The US is fine with other countries having AI if the countries "play nice" with others. Nobody is limiting GPU's in France or Thailand.
This is very specific to China's behavior and stated goals.
But will they keep releasing the weights or do an OpenAI and come up with a reason they can't release them anymore?
At the end of the day, even if they release the weights, they probably want to make money and leverage the brand by hosting the model API and the consumer mobile app.
Given that DeepSeek is used by the Chinese military, I doubt that it would be a reasonable move for them to host in the U.S., because the capability is about more than profit.
Deleted Comment
With this combo, I have no reason to use Claude/Gemini for anything.
People don't realize how good the new Deepseek model is.
For anything that requires "AI level of intelligence", the difference is vast.
My consumer AMD card (7900 XTX) outperforms the 15x more expensive Nvidia server chip (L40S) that I was using.
Surely it would be cheaper and easier for the CCP to develop their own chipmaking capacity than going to war in the Taiwan strait?

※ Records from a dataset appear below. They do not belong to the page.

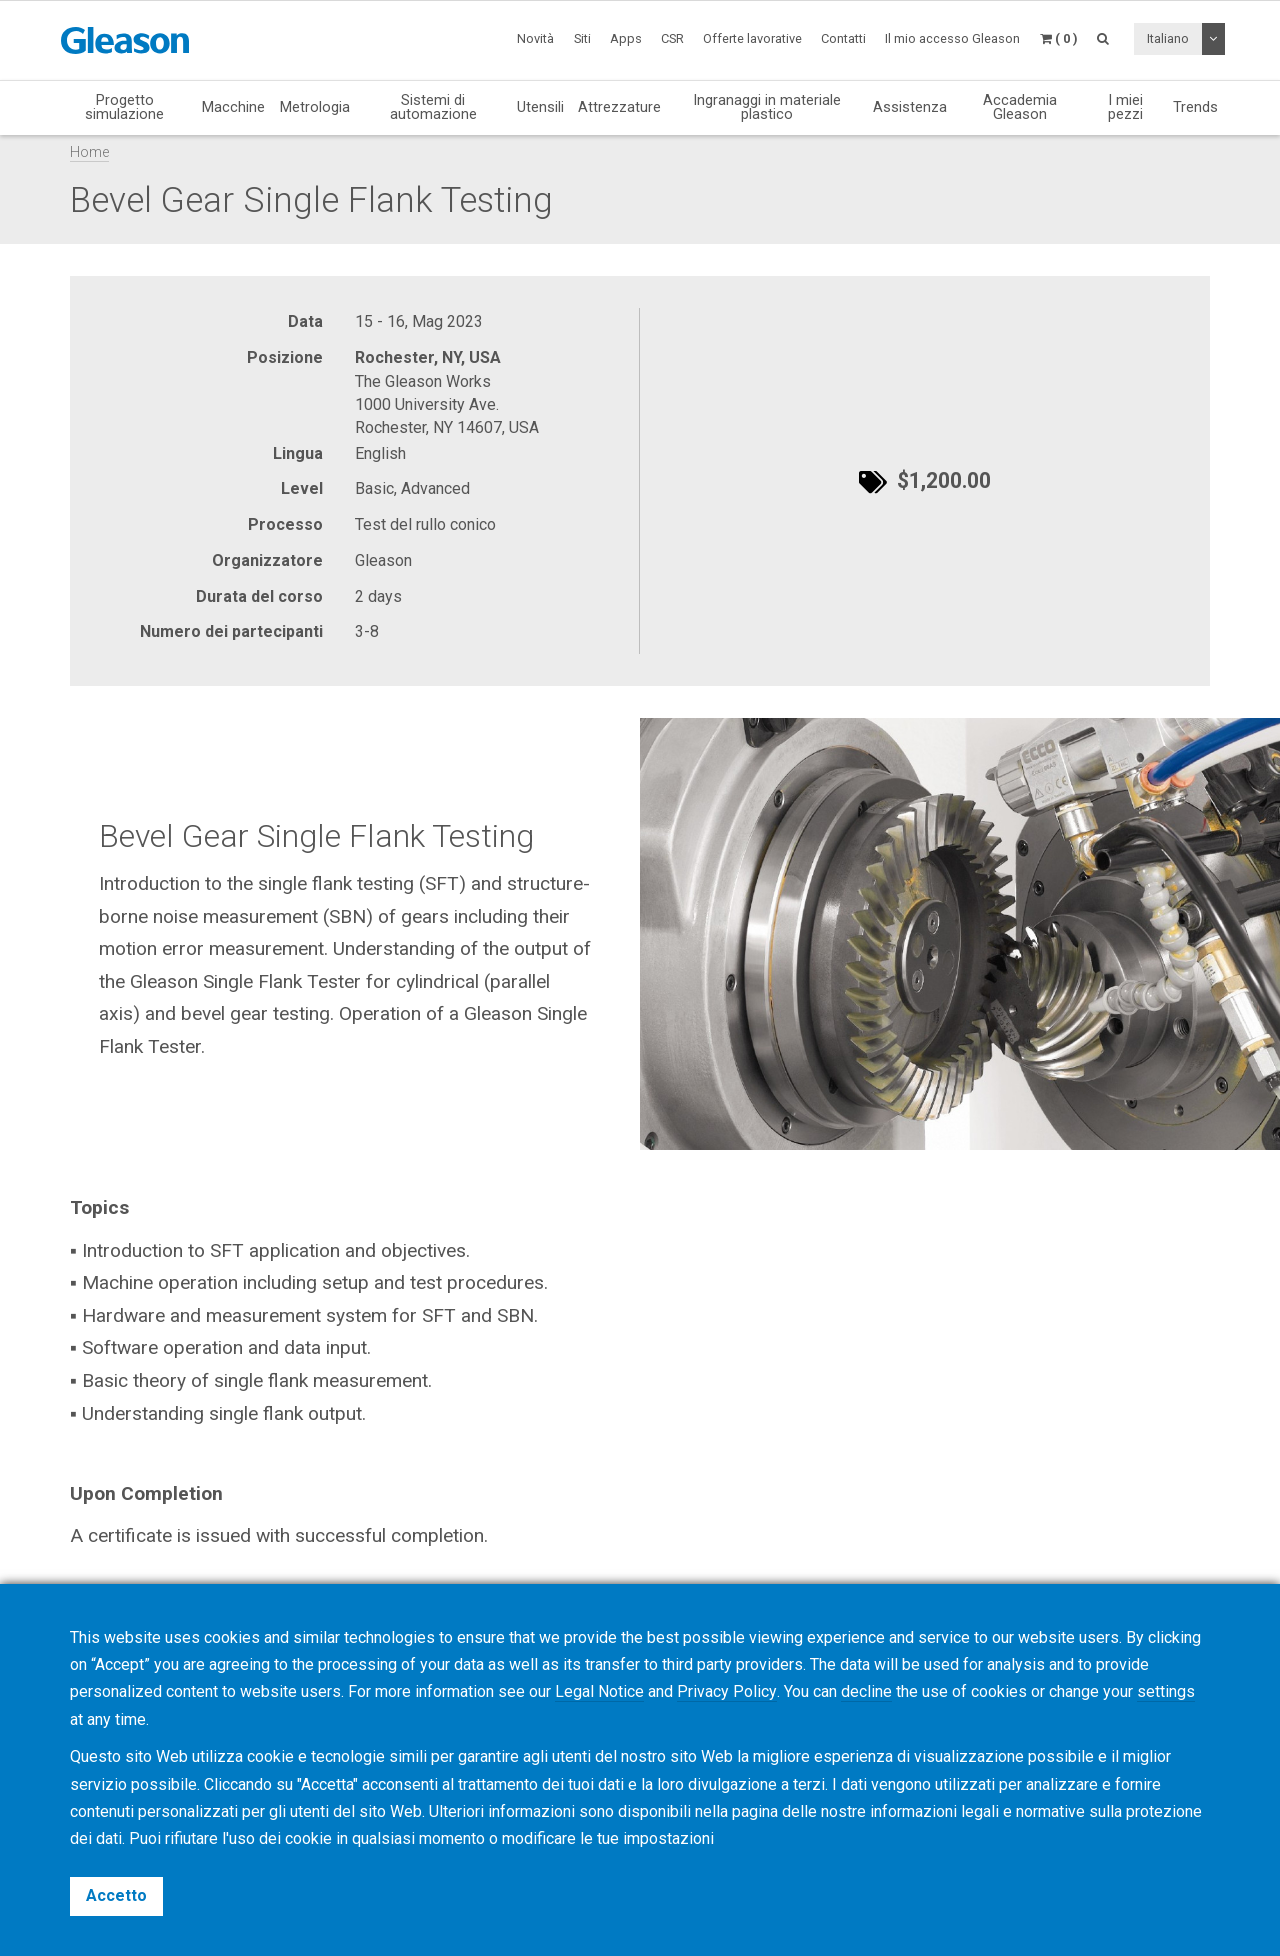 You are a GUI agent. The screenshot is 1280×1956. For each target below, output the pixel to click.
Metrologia (315, 107)
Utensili (540, 107)
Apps (626, 38)
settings (1165, 1692)
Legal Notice (599, 1692)
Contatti (843, 38)
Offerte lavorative (752, 38)
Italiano (1168, 38)
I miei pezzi (1125, 107)
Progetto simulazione (124, 107)
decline (865, 1692)
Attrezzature (619, 107)
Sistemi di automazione (433, 107)
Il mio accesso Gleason (952, 38)
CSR (672, 38)
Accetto (116, 1895)
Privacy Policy (726, 1692)
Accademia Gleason (1020, 107)
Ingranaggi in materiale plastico (767, 107)
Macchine (233, 107)
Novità (535, 38)
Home (89, 152)
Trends (1195, 107)
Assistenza (910, 107)
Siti (582, 38) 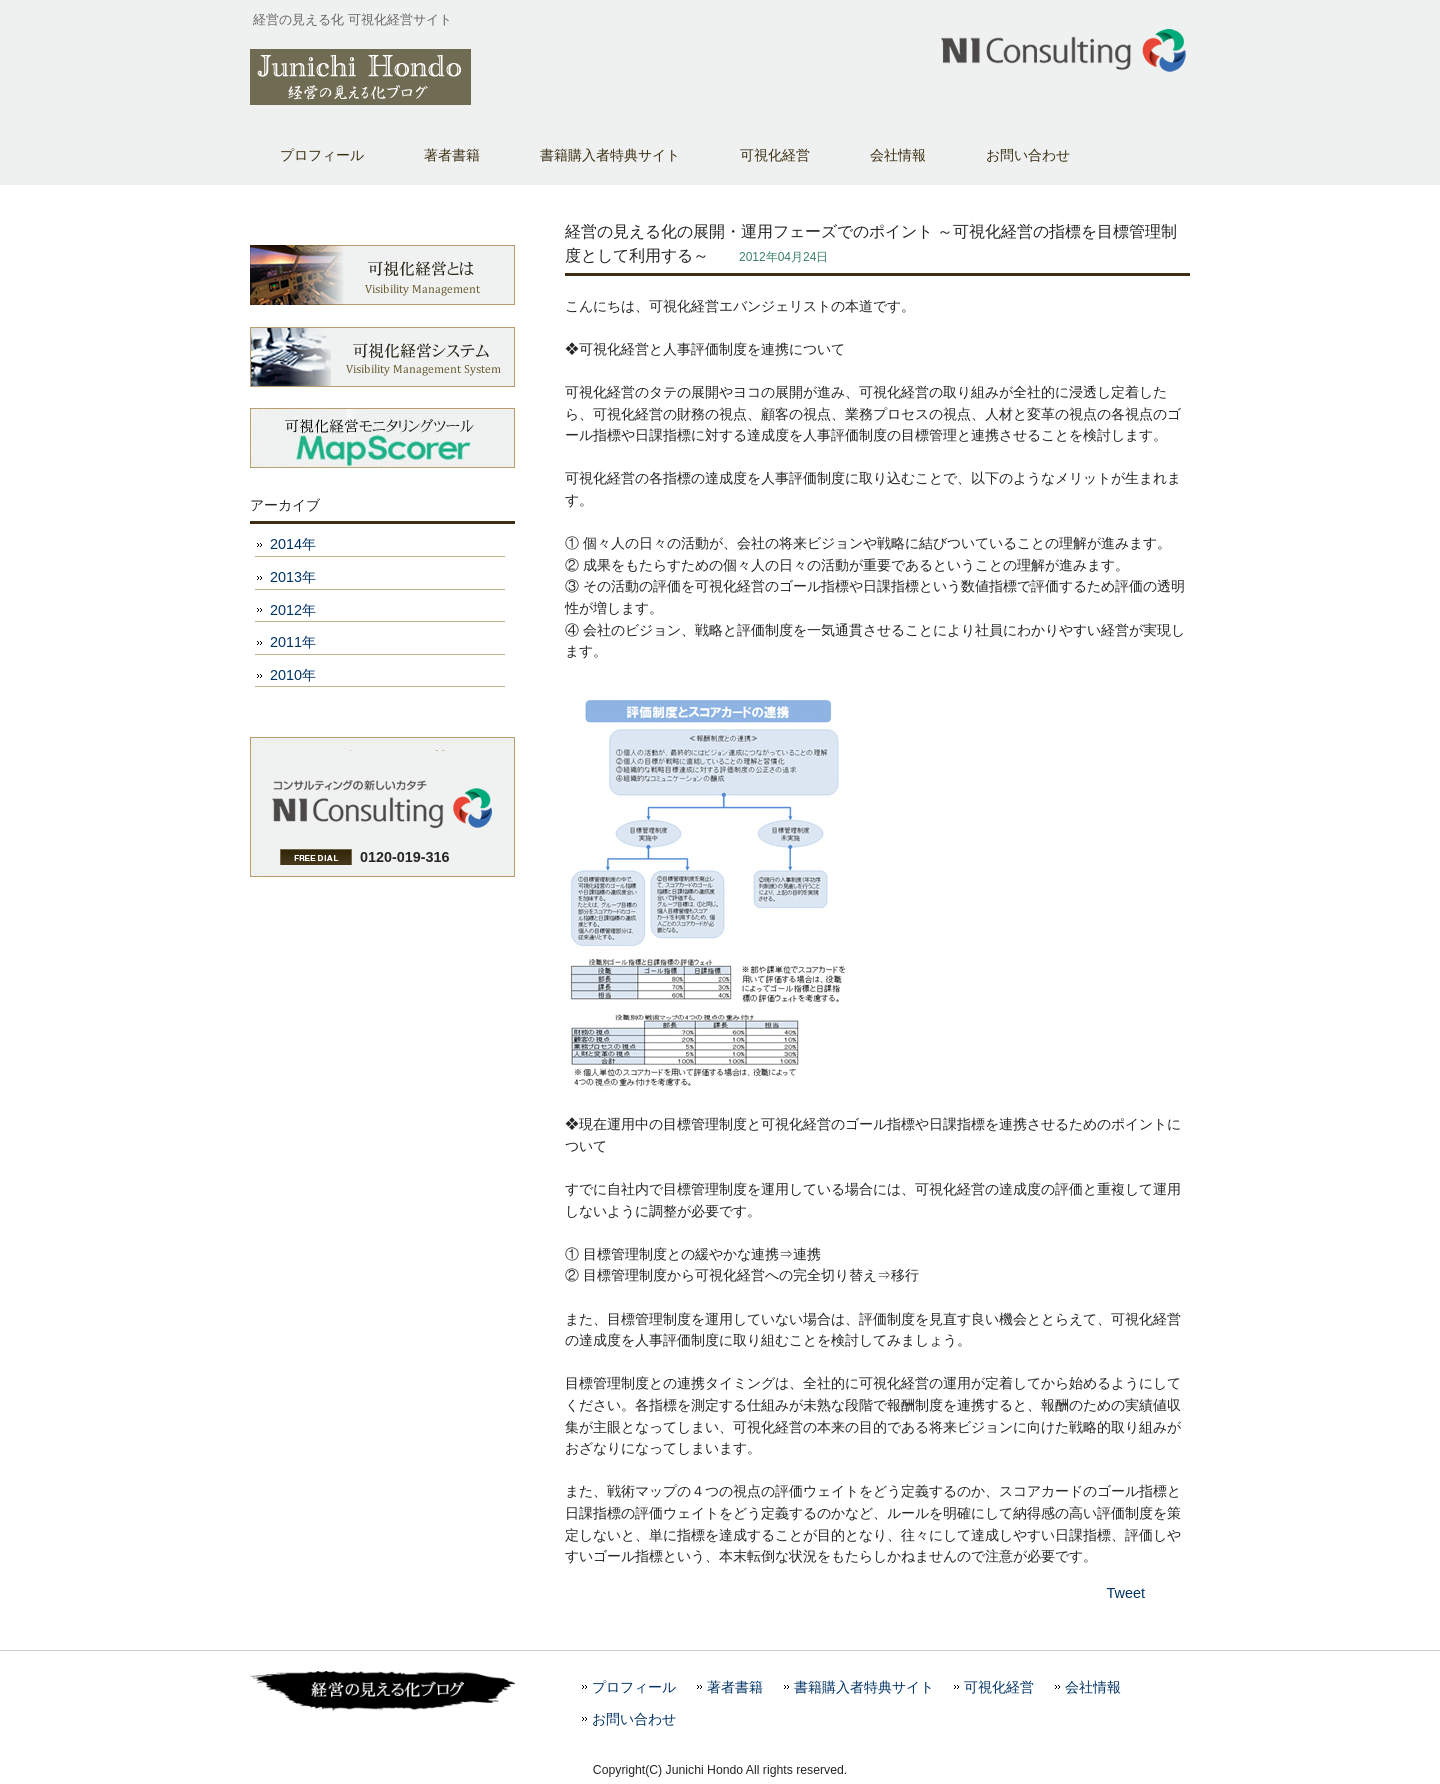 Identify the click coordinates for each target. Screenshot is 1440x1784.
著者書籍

The USA doesn't want to lose Taiwan because of the chip making plants, and a little bit because it is beneficial to surround their geopolitical enemies with a giant ring of allies.
Maybe then we wouldn't be beholden to Nvidia's whims (sour spot in regards to buying their cards and the costs of those, vs what Intel is trying to do with their Pro cards but inevitably worse software support, as well as import costs), or those of a particular government. I wonder if we'll ever live in such a world.
But we have models developing and being produced outside of the US already, both in Asia but also Europe. Sure, it would be cool to see more from South America and Africa, but the playing field is not just in the US anymore, particularly when it comes to open weights (which seems more of a "world benefit" than closed APIs), then the US is lagging far behind.
Llama (v4 notwithstanding) and Gemma (particularly v3) aren't my idea of lagging far behind...
HGX 8x Nvidia H100 cluster for sale.
https://imgur.com/a/r6tBkN3
You can buy whatever you want. Export controls are basically fiction. Trying to stop global trade is like trying to stop a river with your bare hands.
I miss the old days of journalism, when they might feel inclined to let the reader know that their source for the indirect source is almost entirely funded by the fortune generated by a man who worked slavishly to become a close friend of the boss of one of DeepSeek’s main competitors (Meta).
Feel bad for anyone who gets their news from The Information and doesn’t have this key bit of context.
You never know which stories The Information won’t run, or which “negative” articles are actually deflections. Similarly, you never know which amazing startups remain shut out of funding, and a lot of entrepreneurs have no idea about the amount of back channel collusion goes on in creating the funding rounds and “overnight successes” they’re told to idolize.
A random dude on HN such as me shouldn’t be the source of this knowledge. Hope someone takes up the cause, but we live in a time of astounding cowardice.
Might as well talk about the probability of a conflict with South Africa, China might not be the best country to live in nor be country that takes care of its own citizens the best, but they seem non-violent towards other sovereign nations (so far), although of course there is a lot of posturing. But from the current "world powers", they seem to be the least violent.
And on who you would support in such a conflict! ;)
DeepSeek is not a charity, they are the largest hedge fund in China, nothing different from a typical wall street funds. They don't spend billions to give the world something open and free just because it is good.
When the model is capable of generating decent amount of revenues, or when there is conclusive evidence of showing being closed would lead to much higher profit, it will be closed.
(In before “whatabout”: maybe US-made models do the same, but I’ve yet to hear reports of any anti-US information that they’re censoring.)